### [Problem details]
With both ends included, repeat exactly the lines of the entries below from the one containing "controladas bajo el" down to the one containing "habilitado conforme a la Ley 10113.", and no others.
----- Record extracts
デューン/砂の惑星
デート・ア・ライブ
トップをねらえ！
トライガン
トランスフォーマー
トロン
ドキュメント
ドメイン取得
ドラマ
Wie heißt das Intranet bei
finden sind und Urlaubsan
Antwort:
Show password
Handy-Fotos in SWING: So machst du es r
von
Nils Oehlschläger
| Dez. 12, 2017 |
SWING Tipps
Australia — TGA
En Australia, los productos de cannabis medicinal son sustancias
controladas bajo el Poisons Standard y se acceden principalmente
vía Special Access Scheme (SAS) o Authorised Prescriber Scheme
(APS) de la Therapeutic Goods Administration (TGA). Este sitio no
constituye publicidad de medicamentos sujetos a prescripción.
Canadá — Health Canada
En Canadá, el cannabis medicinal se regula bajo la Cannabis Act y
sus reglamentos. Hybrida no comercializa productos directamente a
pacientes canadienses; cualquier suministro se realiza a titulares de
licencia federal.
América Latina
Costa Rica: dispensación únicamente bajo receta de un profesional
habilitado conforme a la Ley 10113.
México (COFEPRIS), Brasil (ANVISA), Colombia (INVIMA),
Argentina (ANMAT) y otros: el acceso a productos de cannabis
----------
----- Record extracts
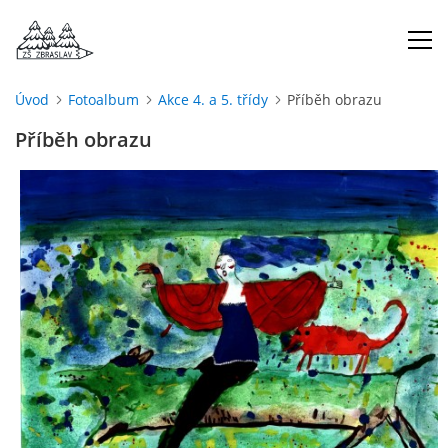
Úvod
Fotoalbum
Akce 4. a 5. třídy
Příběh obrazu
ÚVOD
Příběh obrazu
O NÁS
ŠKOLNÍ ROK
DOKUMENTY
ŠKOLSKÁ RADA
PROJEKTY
----------
### [Solution for this problem]
controladas bajo el Poisons Standard y se acceden principalmente
vía Special Access Scheme (SAS) o Authorised Prescriber Scheme
(APS) de la Therapeutic Goods Administration (TGA). Este sitio no
constituye publicidad de medicamentos sujetos a prescripción.
Canadá — Health Canada
En Canadá, el cannabis medicinal se regula bajo la Cannabis Act y
sus reglamentos. Hybrida no comercializa productos directamente a
pacientes canadienses; cualquier suministro se realiza a titulares de
licencia federal.
América Latina
Costa Rica: dispensación únicamente bajo receta de un profesional
habilitado conforme a la Ley 10113.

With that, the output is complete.